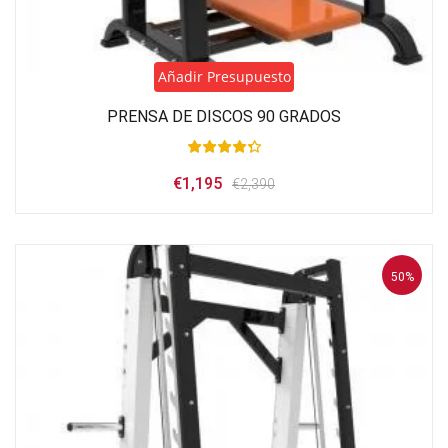
Añadir Presupuesto
PRENSA DE DISCOS 90 GRADOS
El
El
€
1,195
€
2,390
precio
precio
original
actual
era:
es:
€2,390.
€1,195.
50%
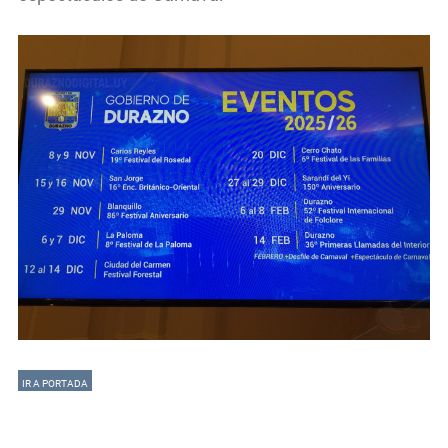
IR A PORTADA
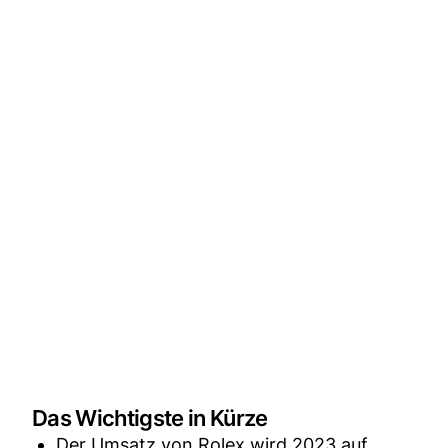
Das Wichtigste in Kürze
Der Umsatz von Rolex wird 2023 auf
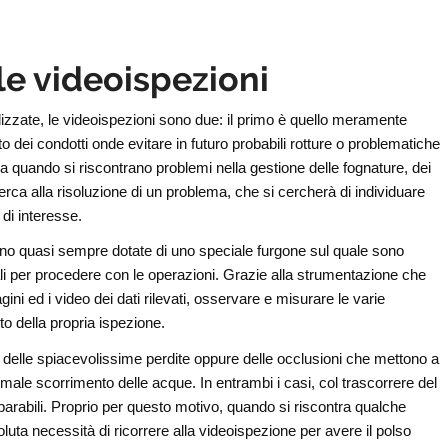
le videoispezioni
lizzate, le videoispezioni sono due: il primo è quello meramente
to dei condotti onde evitare in futuro probabili rotture o problematiche
ova quando si riscontrano problemi nella gestione delle fognature, dei
cerca alla risoluzione di un problema, che si cercherà di individuare
 di interesse.
sono quasi sempre dotate di uno speciale furgone sul quale sono
ali per procedere con le operazioni. Grazie alla strumentazione che
ni ed i video dei dati rilevati, osservare e misurare le varie
o della propria ispezione.
i delle spiacevolissime perdite oppure delle occlusioni che mettono a
rmale scorrimento delle acque. In entrambi i casi, col trascorrere del
eparabili. Proprio per questo motivo, quando si riscontra qualche
luta necessità di ricorrere alla videoispezione per avere il polso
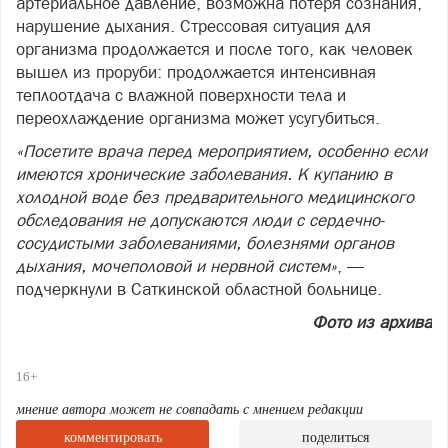
артериальное давление, возможна потеря сознания,
нарушение дыхания. Стрессовая ситуация для
организма продолжается и после того, как человек
вышел из проруби: продолжается интенсивная
теплоотдача с влажной поверхности тела и
переохлаждение организма может усугубиться.
«Посетите врача перед мероприятием, особенно если
имеются хронические заболевания. К купанию в
холодной воде без предварительного медицинского
обследования не допускаются люди с сердечно-
сосудистыми заболеваниями, болезнями органов
дыхания, мочеполовой и нервной систем»
, —
подчеркнули в Саткинской областной больнице.
Фото из архива
16+
мнение автора может не совпадать с мнением редакции
комментировать
поделиться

Requirement. Identify each line in the records above that contains the word "sono", and copy it out in full.

Exercise output.
lizzate, le videoispezioni sono due: il primo è quello meramente
sono quasi sempre dotate di uno speciale furgone sul quale sono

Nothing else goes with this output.